Sessionistheader NPM

Sessionist Authorization HTTP Header

This JavaScript module creates and verifies the Sessionist Authorization HTTP Header.

How to create a valid header

const sessionistHeader = require('sessionistheader');

let myKeyId = '4bc0093d';
let mySecretKey = '3485eac0182ef8123c116fc8392b34e817268e292';
let theHttpMethod = 'PUT';
let theHttpPath = '/api/v1/myservice?cool=very';
let theBodyPayload = '{ "whatever": "is in the body of the http request" }';
let theHttpDate = 'Thu, 06 Oct 2016 22:27:21 GMT';

// myKeyId is an identifier for your secret key.
// mySecretKey is the secret key.
// theHttpMethod is an uppercase string with the method, like "GET" or "POST"
// theHttpPath is the path (including querystring) for the request.
// theBodyPayload is the raw body content of the request.
// theHttpDate is the current time in RFC2616 format.
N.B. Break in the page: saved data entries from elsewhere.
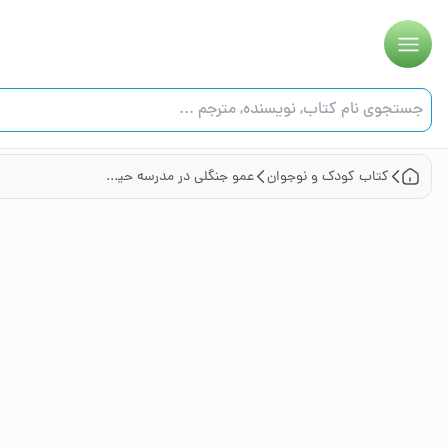
کتاب
کودک و نوجوان
عمو جنگلی در مدرسه حیوانات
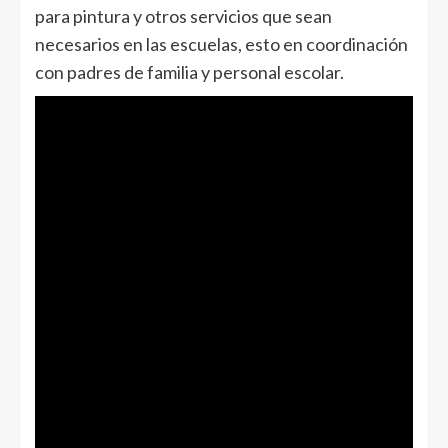
para pintura y otros servicios que sean
necesarios en las escuelas, esto en coordinación
con padres de familia y personal escolar.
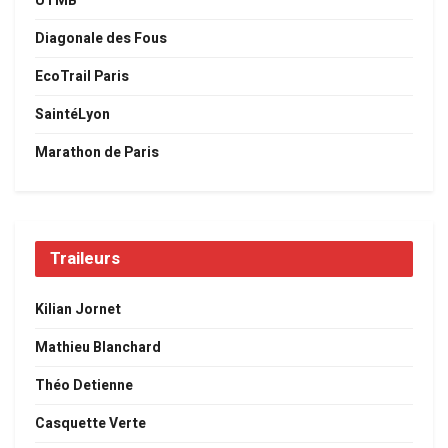
UTMB
Diagonale des Fous
EcoTrail Paris
SaintéLyon
Marathon de Paris
Traileurs
Kilian Jornet
Mathieu Blanchard
Théo Detienne
Casquette Verte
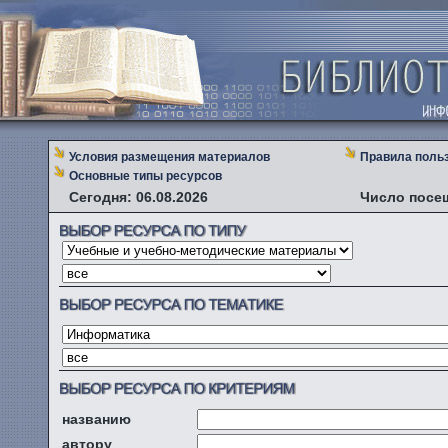
Условия размещения материалов
Правила поль
Основные типы ресурсов
Сегодня: 06.08.2026
Число посе
названию
автору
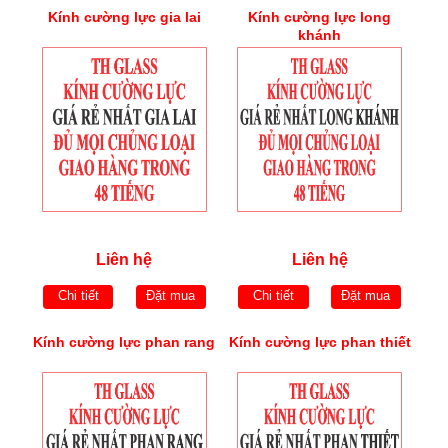
Kính cường lực gia lai
Kính cường lực long
khánh
Liên hệ
Liên hệ
Chi tiết
Đặt mua
Chi tiết
Đặt mua
Kính cường lực phan rang
Kính cường lực phan thiết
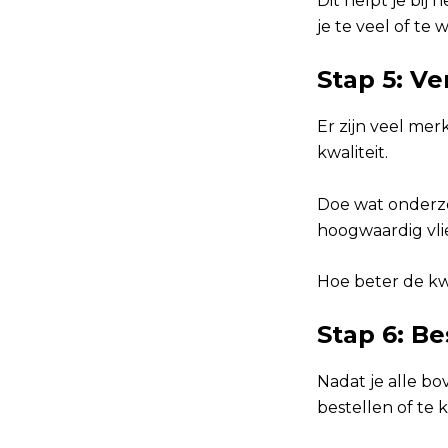
Dit helpt je bi
je te veel of te 
Stap 5: Ve
Er zijn veel me
kwaliteit.
Doe wat onderzo
hoogwaardig vli
Hoe beter de kwa
Stap 6: Be
Nadat je alle b
bestellen of te 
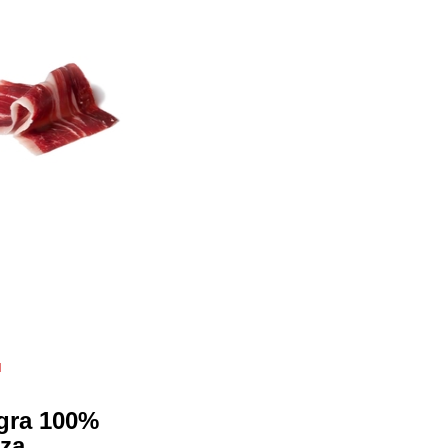
.
gra 100%
nza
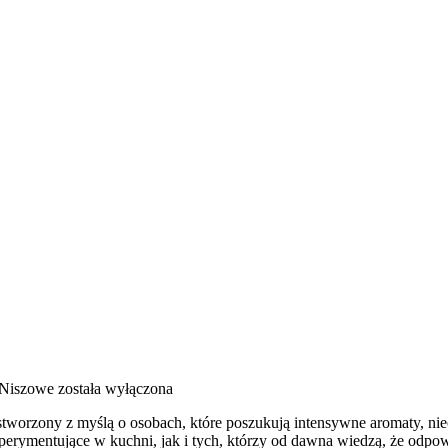
 Niszowe
została wyłączona
 stworzony z myślą o osobach, które poszukują intensywne aromaty, nieo
perymentujące w kuchni, jak i tych, którzy od dawna wiedzą, że odpo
sessionistHeader(myKeyId, mySecretKey, theHttpMethod, theHttpPath, theBodyPayload, theHttpDate, (err, auth) => {
	// The proper header string is now in the auth variable
	req.setHeader('Authorization', auth);
	req.setHeader('Date', theHttpDate); // Must also be set!
});

How to use the Promise interface

sessionistHeader(myKeyId, mySecretKey, theHttpMethod, theHttpPath, theBodyPayload, theHttpDate)
.then(auth => req.setHeader('Authorization', auth);

How to verify an Authorization header

const keyfn = (keyid, callback) => {
	// This function should find the corresponding secret key to
	// the given keyid, and then call the callback function, which
	// take two parameters: err and secretkey:
	callback(null, 'the topsecret key');
};

verify(headerStr, theHttpMethod, theHttpPath, theBodyPayload, theHttpDate, keyfn)
.then(() => {
	// Yes, verified successfully!
})
.catch(err => {
	// Nope. Not verified.
});

Some principles regarding the Sessionist Authorization HTTP Header

This is a custom RFC2617 Authorization header.
The scheme identifier is ss1, where "ss" is short for "Sessionist" and "1" tells this is version 1 of the Sessionist format.
Clients should be assigned a "secret key" and a "key id" identifying the secret key. The secret key should be kept secret and only be used for making hashes/checksums. The key id, however, can be sent in clear text in the header.
All requests to the server must include a Date: HTTP header with the current time in RFC2616 format. The server should not accept times older/newer than 24h from the current time.

Header format

The Sessionist Authorization HTTP Header is used for both authorization and verifying the body payload (checksum) of API requests.

Format is:

Authorization: ss1 keyid=<keyid>, hash=<hash>, nonce=<nonce>

keyid

See more info about the "key id" in the "Principles" section above.

hash

The hash is a SHA-512 HMAC (RFC2104) in lower case hex format, created like this:

HMAC(secret_key, nonce || method || path || payload || date)

Where:

|| means concatination.
secret_key is the assigned to the client (and identified by the keyid).
nonce is the nonce in binary format (not in hex).
method is the HTTP method for the request, in uppercase letters.
path is the path of the request (including query string, if there is one).
payload is the HTTP body payload.
date is the content of the Date: HTTP header, i.e. the current time of the client in RFC2616 format.